The benefits of learning guitar in your fifties

learn guitar in your 50s

So you’ve decided that you want to be the next the Jimi Hendrix and learn how to blaze on the guitar. The phrase “it’s never too late” comes to mind – who decides when too late is?! You’re never too old to pick up the axe and start noodling away at the strings and learn Hey Joe or Stairway to Heaven.

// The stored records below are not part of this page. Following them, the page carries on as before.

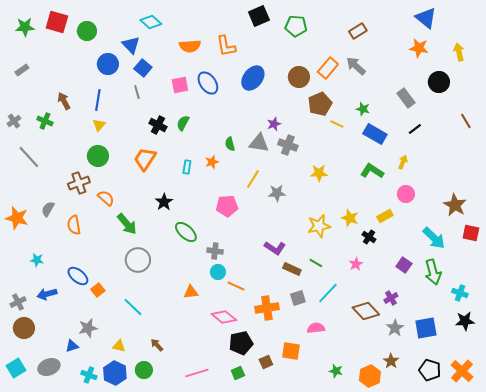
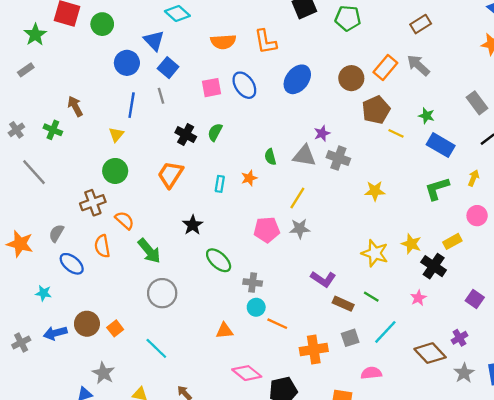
green star: (25, 27) -> (35, 35), moved, turned -30
blue line: (98, 100) -> (132, 105), moved
green L-shape: (372, 171) -> (437, 189), turned -50
gray star: (277, 193) -> (300, 229), moved
orange semicircle: (74, 225) -> (102, 246), moved
yellow star: (319, 226) -> (375, 253), turned 30
black cross: (369, 237) -> (434, 266), size x1.5
blue ellipse: (78, 276) -> (72, 264), moved
pink diamond: (224, 317) -> (247, 373), moved
brown circle: (24, 328) -> (87, 324), moved
gray star: (88, 328) -> (103, 373), turned -30

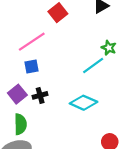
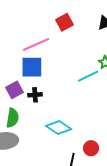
blue square: (31, 67) -> (32, 67), size x1.6
cyan diamond: (84, 103) -> (59, 127), moved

Learning a musical instrument is a fun and challenging past time and has many positive benefits to body, mind, and soul. Meanwhile, your children or grandchildren will think you’re super cool when you bust out the guitar and start playing Hotel California at family gatherings. Well, maybe not but music is a universal language that brings people together. You mind even find yourself starting a band with other grey-haired rockers from down the road. There are also so many free video tutorials online, you can learn guitar from the comfort of your own home, on your own time.

 

Pump up your reaction times

As you age, your reaction time becomes a lot slower that’s why picking up the guitar well into your fifties is great because learning guitar increasing your reaction time and will combat this, as your body slows down with age.

 

The secret to happiness?

Studies have also shown that playing music makes you happy. When you are focused on practicing the guitar, the brain releases endorphins when you accomplish things. So mastering the solo from All Along The Watchtower will release a bunch of happy chemicals in your brain and put a smile on your dial.

 

learn guitar in your 50s

 

Learning an instrument gets that grey matter going

Studies on the effects of learning an instrument on the brain have revealed that music strengthens your memory. Scans of the brain have shown that people who learn an instrument have stronger cognitive signals between the left and the right side of the brain, meaning that you will be able to process information faster and store the new found knowledge. In the study, musicians were hooked up to an EEG machine, which measures the processing of the different parts of the brain. The musicians were then put to the test with a variety of memory related tests. The musicians all scored higher than a test group of non-musicians. The scientists aren’t exactly sure why this is the case, but results don’t lie.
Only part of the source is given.